Getting rides on the road to Seattle was fairly easy. At night I slept under bridges and for my meals, dined at service stations from a limited menu of candy bars and nuts. I didn't want to go too far from the road so I took what I could get. Unfortunately I couldn't get much. My route was I-40 to Barstow where I caught the road to Bakersfield. There I picked up 99 heading north and made it to up through Fresno to Sacramento. I caught I-5 there and was well on my way through Eugene and Salem Oregon. It was a clear shot up to Seattle. When I to Portland I was let off at an inopportune entry ramp.
The trip so far took four or five days and until I got to Portland everything went well. There were a few strange rides that in retrospect I would have preferred not to have had, but that's always the case when you throw your lot to chance. I'd had worse, but of course I'd also had much better as well. All in all though, the trip wasn't too bad, until Portland.
I was standing on the ramp when I started feeling a little light headed. I wasn't too concerned (thinking that my candy bar and sunflower seed diet was catching up to me), until I started sweating and feeling achy. Within an hour I knew I was really sick and hadn't gotten a ride anywhere. I started feeling delirious and a little panicky which was amplified under the circumstances. Finally a car stopped to pick me up and all I could say was "please take me to a hospital."
The driver, a very nice middle aged, middle class man wasted no time at all and in a few minutes he let me out at the hospital door. He asked if there was anything else he could do and I said "no", thanked him profusely and went inside to the emergency room. Once in the waiting room I threw myself at their mercy. I'm sure that there was a bit of drama in my performance because not only was I feeling very sick, but I was also somewhat scared. I didn't care; I was feeling so ill and vulnerable. I had never before been sick on the road and I didn't really know what to do even when I was thinking which didn't come easily.
The doctor did some checking and said that I had the flu and it was a particularly powerful strain. He gave me some medication that would help the symptoms, but that it was going to get worse and last about a week. I was hoping he was just saying that as some kind of moral lesson about young men being footloose gypsies who needed to take responsibility for their lives, etc., etc. I'd certainly heard that a few times in my travels and was hoping he was exaggerating from some deep seated bias. Certainly I'd feel good in a little while, I hoped. It turns out that he was being straight with me.
Luckily, he advised that I call a cab and go stay at the YMCA for a night and I took him up on it. I was worried about money, but how poorly I was feeling took precedence. The "Y" cost five dollars a night and I got my own room. I went up to it and collapsed in the bed. I stayed there for the next five days as if it was one long bad hallucination that would never end. Every afternoon a young man would knock on the door for my five dollars and wait until I got it for him. I then had to wait until he gave me a receipt. That wasn't my idea, I wanted to go collapse again but he insisted. I'm sure that he thought that I was using the place to go cold turkey from a junk addiction rather than something as common as the flu, but I could not have cared less about what he thought.
For five days, my routine was sleep, bathroom and soda from the machine in the hall.
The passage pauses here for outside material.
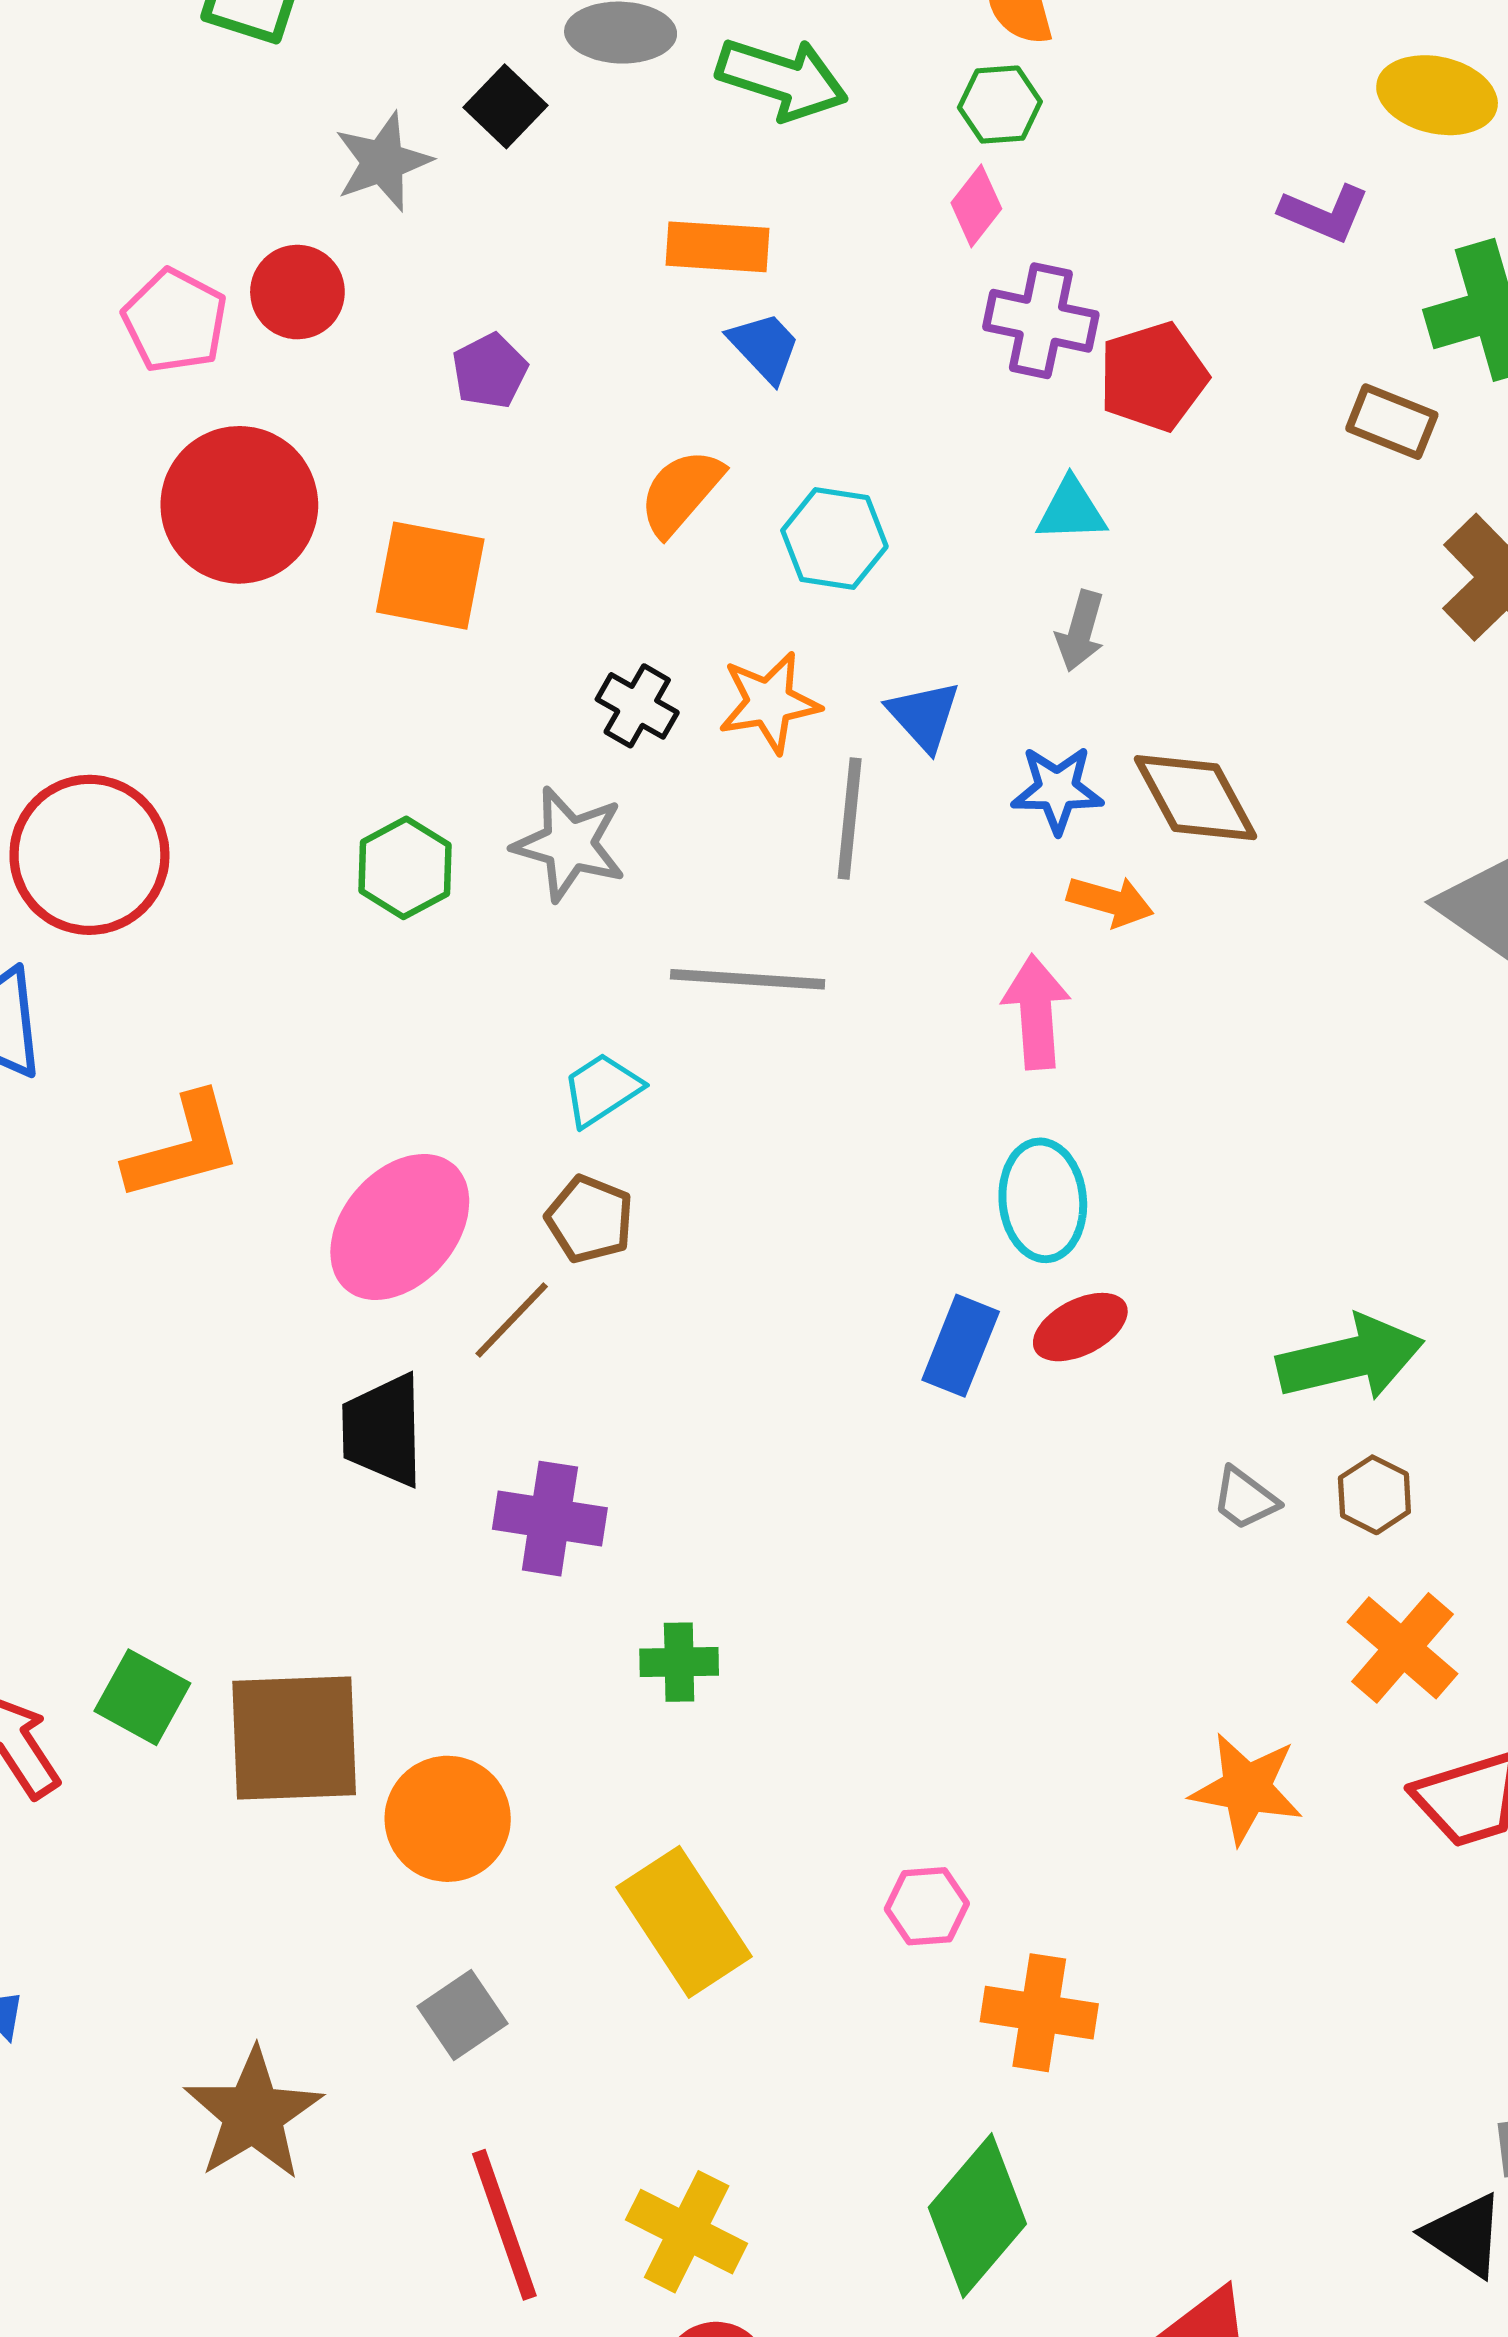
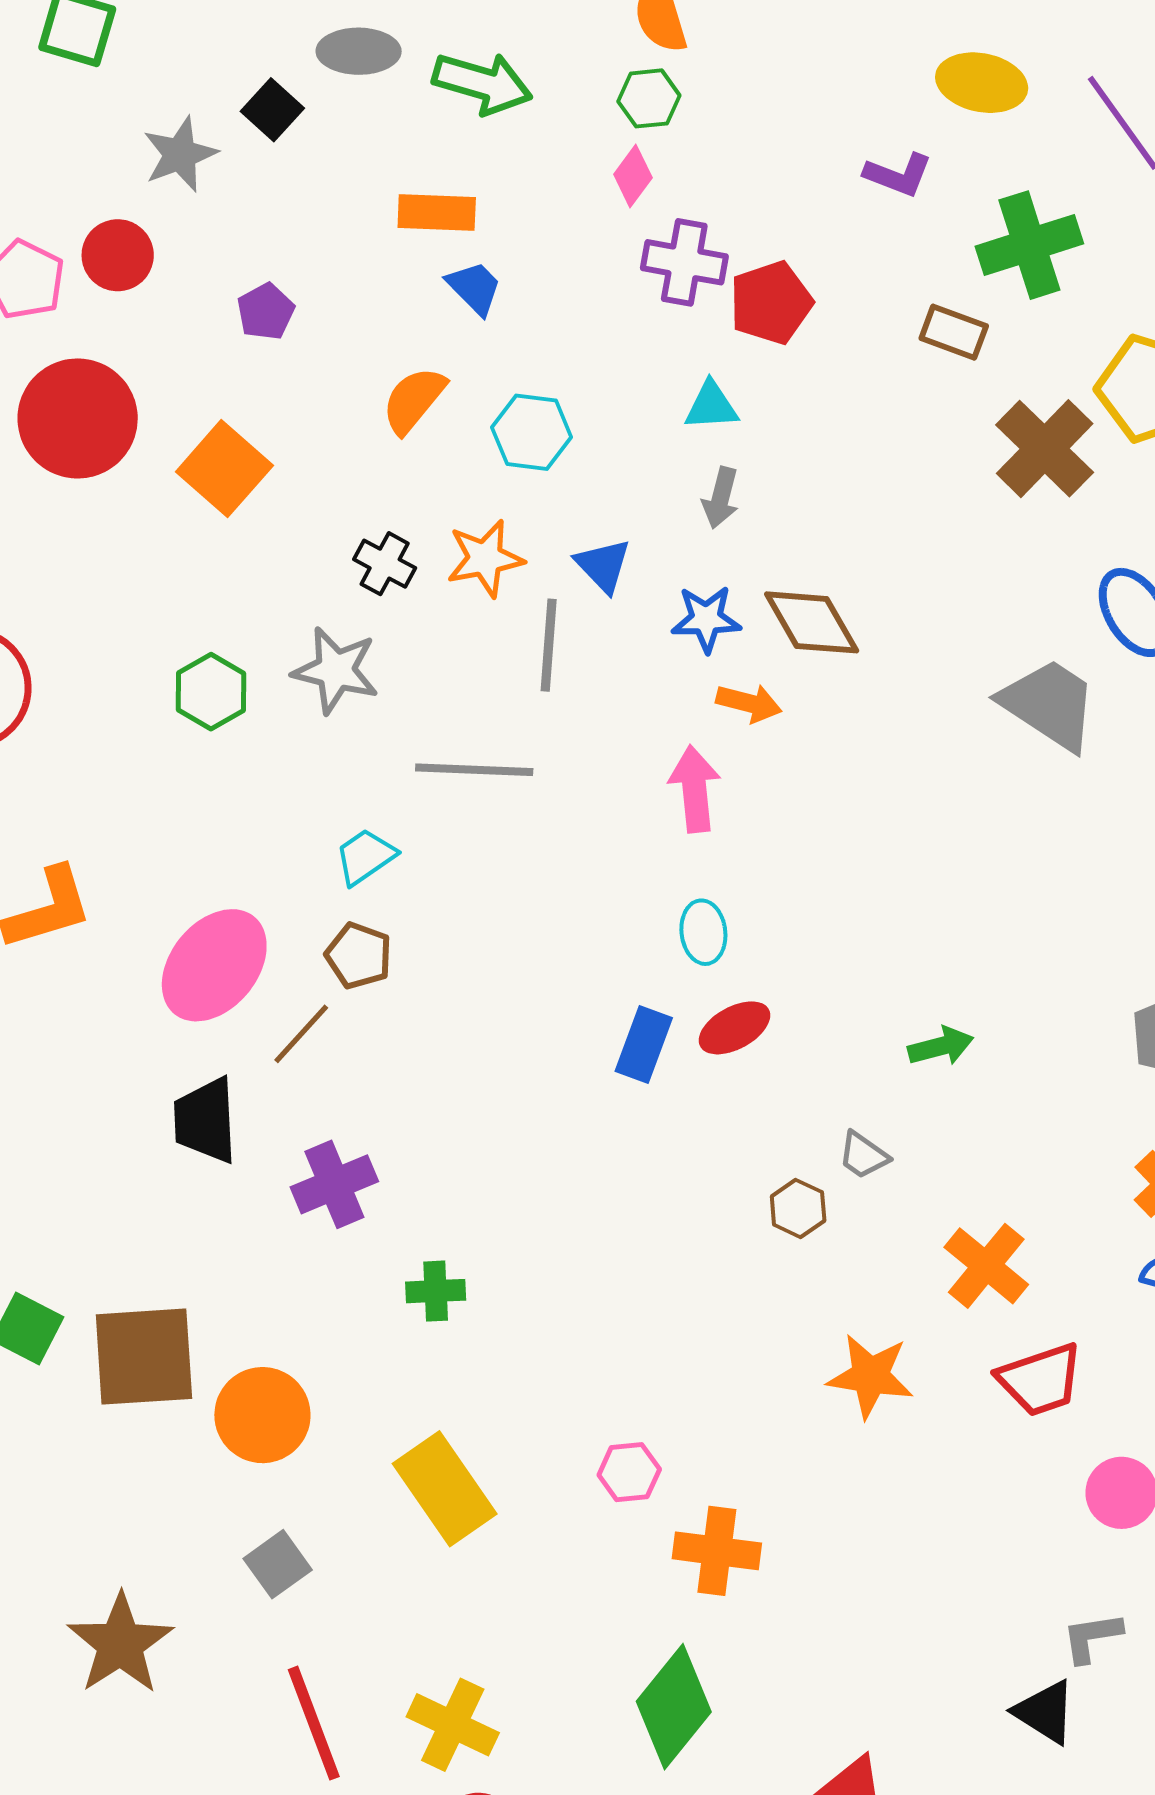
orange square: (430, 576) -> (224, 469), turned 32
cyan ellipse: (1043, 1200) -> (703, 932), size x0.7
green arrow: (1350, 1358) -> (941, 1046), size x0.6
brown hexagon: (1374, 1495) -> (798, 1208), moved
purple cross: (550, 1519) -> (334, 1184), turned -30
Time was endless and I was as uncomfortable as I had ever been. It was hell, and I don't mean figuratively. I was in hell and it was located in Portland at a YMCA. Steer clear is my advice. It's not worth it.
On the sixth morning I was suddenly ok. The aches were gone, the sweats, the chills, the demons feasting on my bones and stomach, all gone. I felt hungry for the first time in a week and it felt as if I had invented hunger. I was even feeling a little evangelistic about it as if I was founding a new religion based on the acknowledgement of hunger. Fortuitously I looked horrible, so no one wanted to talk to me about hunger or anything else. That saved both me and my potential victims from stupid sermons. Suffice it to say that I was ravenous.
It was impressive that I had gone from such sick state to being ok, and I mean just ok, and yet it was everything. I realized that I had spent a good bit of time thinking that I was going to die. In my delirium I thought of all the people that I cared about, that I would never see again; that they might never know what befell me and for some reason that really made me anxious. Until then I had always felt invincible and suddenly I didn't any longer. Even now when the subject of mortality comes up I would say that I developed a real sense of it in Portland, Oregon, fall 1972. I was twenty three.